- [TRY IT]:
Which lines in the records below contain the word "lobe"? Copy each of them.
Top of DATA PROVIDED
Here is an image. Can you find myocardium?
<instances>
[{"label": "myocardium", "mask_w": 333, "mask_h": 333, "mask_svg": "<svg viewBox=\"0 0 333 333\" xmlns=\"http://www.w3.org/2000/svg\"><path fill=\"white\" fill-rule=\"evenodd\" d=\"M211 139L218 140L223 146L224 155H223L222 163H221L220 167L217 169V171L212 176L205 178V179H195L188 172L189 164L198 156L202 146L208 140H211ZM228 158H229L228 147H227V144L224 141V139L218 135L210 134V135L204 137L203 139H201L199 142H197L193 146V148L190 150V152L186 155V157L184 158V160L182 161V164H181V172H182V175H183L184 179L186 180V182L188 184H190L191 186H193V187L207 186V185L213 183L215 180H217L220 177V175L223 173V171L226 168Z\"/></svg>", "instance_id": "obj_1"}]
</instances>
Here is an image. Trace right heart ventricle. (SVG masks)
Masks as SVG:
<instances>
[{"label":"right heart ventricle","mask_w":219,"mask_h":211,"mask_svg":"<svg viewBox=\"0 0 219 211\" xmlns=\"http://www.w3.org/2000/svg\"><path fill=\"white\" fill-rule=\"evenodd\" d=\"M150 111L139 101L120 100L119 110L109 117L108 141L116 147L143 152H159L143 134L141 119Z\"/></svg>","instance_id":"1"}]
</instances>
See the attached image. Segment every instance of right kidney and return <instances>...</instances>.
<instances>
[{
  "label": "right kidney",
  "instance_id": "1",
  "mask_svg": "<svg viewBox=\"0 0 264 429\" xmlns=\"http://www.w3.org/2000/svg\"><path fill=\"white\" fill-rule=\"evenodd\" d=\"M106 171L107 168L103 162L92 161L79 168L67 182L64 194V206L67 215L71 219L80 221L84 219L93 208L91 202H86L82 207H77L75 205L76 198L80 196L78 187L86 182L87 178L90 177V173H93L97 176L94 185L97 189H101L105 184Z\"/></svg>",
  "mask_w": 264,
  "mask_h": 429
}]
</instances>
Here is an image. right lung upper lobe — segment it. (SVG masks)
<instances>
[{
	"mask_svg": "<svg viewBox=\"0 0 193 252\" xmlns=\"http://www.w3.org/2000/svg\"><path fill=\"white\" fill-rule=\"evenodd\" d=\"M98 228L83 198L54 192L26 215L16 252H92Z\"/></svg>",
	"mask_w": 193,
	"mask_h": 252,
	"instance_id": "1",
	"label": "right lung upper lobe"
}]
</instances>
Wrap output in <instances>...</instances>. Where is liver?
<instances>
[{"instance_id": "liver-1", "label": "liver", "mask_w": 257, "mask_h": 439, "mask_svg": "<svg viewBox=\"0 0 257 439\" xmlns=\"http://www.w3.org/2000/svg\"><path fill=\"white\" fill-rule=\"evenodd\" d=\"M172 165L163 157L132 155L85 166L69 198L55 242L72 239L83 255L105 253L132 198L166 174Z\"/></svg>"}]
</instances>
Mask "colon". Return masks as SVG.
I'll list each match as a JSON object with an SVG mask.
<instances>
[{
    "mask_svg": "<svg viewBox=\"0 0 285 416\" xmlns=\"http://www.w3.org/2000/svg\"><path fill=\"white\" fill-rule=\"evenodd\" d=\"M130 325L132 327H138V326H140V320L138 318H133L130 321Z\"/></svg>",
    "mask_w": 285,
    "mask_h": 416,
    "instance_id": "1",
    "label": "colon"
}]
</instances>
Bottom of DATA PROVIDED
- [TASK ANSWER]:
Here is an image. right lung upper lobe — segment it. (SVG masks)
	"label": "right lung upper lobe"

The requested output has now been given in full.